Das Bio-Ethanol mit etwa 96-prozentigem Alkoholgehalt wird dort, wo sonst Gin gebrannt wird, zu Desinfektionsmittel verarbeitet und direkt abgefüllt. „Wir machen alles von Hand“, erklärt Julica Renn. „Wir füllen das Desinfektionsmittel ab und bekleben die Fläschchen.“ Dann liefert sie diese in Markdorf ab. Dort tüftelt sie gemeinsam mit den Apothekern an einem nächsten Produkt. „Wir versuchen, Desinfektionsgel herzustellen“, verrät sie. „Das wäre deutlich ergiebiger und man könnte aus dem bestehenden Alkohol eine größere Menge herstellen.“

„Es ist einfach ein gutes Gefühl, helfen zu können“

Bis es so weit ist, konzentriert sie sich allerdings auf das Herstellen von Desinfektionsmittel.
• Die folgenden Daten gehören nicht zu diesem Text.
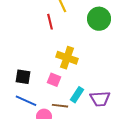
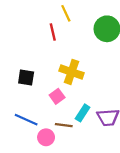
black square: (23, 77) -> (26, 78), moved
pink square: (54, 80) -> (57, 96), turned 32

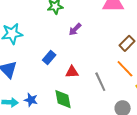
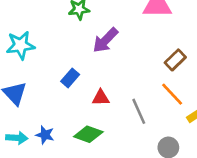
purple arrow: (75, 29) -> (105, 40), size x1.5
green diamond: (63, 99) -> (88, 134), turned -60

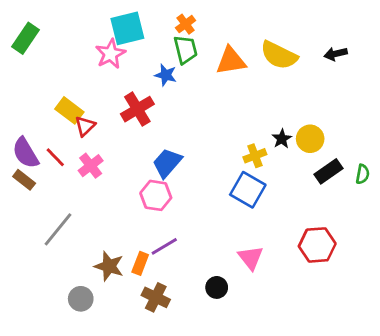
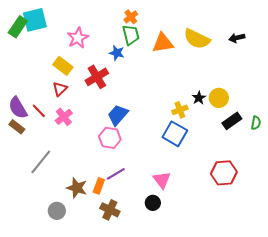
cyan square: (127, 28) -> (35, 20), moved
yellow rectangle: (69, 110) -> (63, 66), moved
pink triangle: (251, 258) -> (162, 180), moved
Und solange die Corona-Krise anhält, wird der Brennkeller zur Alkohol-Misch-Stube. „Es ist einfach ein gutes Gefühl, helfen zu können“, sagt Julica Renn, die betont, dass sie mit ihren Eltern die Produktion fast zum Selbstkostenpreis mache. Dazu erklärt sie: „Wenn wir das nicht machen würden, würden wir momentan keinen Alkohol bekommen.“ Dieser Tage werde sehr genau darauf geschaut, was der Käufer mit dem Bio-Ethanol mache. Und deshalb stehe im Hause Renn momentan das Helfen vor dem Profit. „Es ist definitiv besser, als nichts zu tun“, betont Julica Renn.